Duellos passa la main sur la table devant lui. « La réponse réside dans une affaire particulièrement détestable qui, par chance pour vous, a pris place durant votre hibernation, capitaine Geary, répondit-il sur un ton inhabituellement sombre. Voilà une cinquantaine d’années, n’est-ce pas ? » Desjani et Badaya acquiescèrent. « Je vous épargne les détails, mais sachez que si l’on avait pu imaginer un châtiment encore plus brutal, il aurait sans doute été approuvé.
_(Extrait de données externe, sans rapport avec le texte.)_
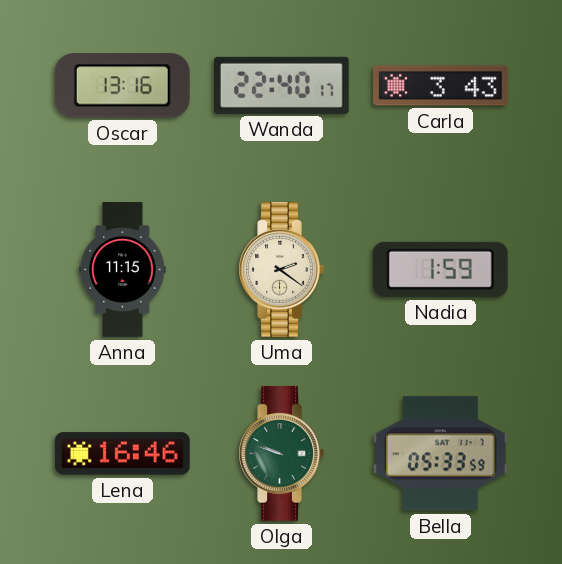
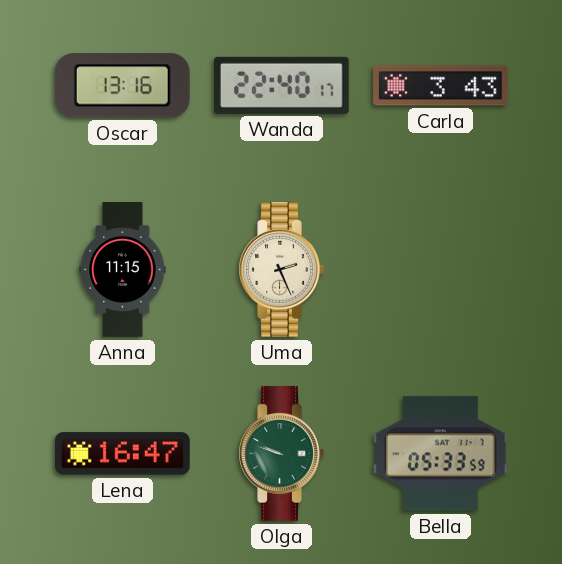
Uma: 2:21 -> 2:26
Nadia: 1:59 -> none
Lena: 16:46 -> 16:47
— Seriez-vous en train de me dire que je suis probablement le seul de la flotte qui manifesterait de la surprise en apprenant qu’on livre les corps des traîtres à l’espace du saut ?

— Ça y ressemble. »

Geary s’assit et fixa ses mains nouées devant lui sur ses genoux. « Un des rares moments où je passe pour vieux jeu, j’imagine. Que nous ayons le droit de juger des gens comme Kila et de leur infliger un châtiment mérité, je peux le comprendre… mais livrer leur dépouille à l’espace du saut… Une telle punition éternelle n’est-elle pas l’apanage des instances supérieures ?

— Je ne suis pas spécialiste en la matière, répondit Desjani au bout de quelques instants, mais confier une dépouille à l’espace du saut est pour l’humanité un geste symbolique. Pas le dernier mot, puisque nous n’avons jamais le dernier mot. Ce n’est pas parce que nous ne pouvons pas y retrouver ce qui s’y est égaré que les vivantes étoiles en sont incapables. Si elles veulent de Kila, elles iront l’y chercher.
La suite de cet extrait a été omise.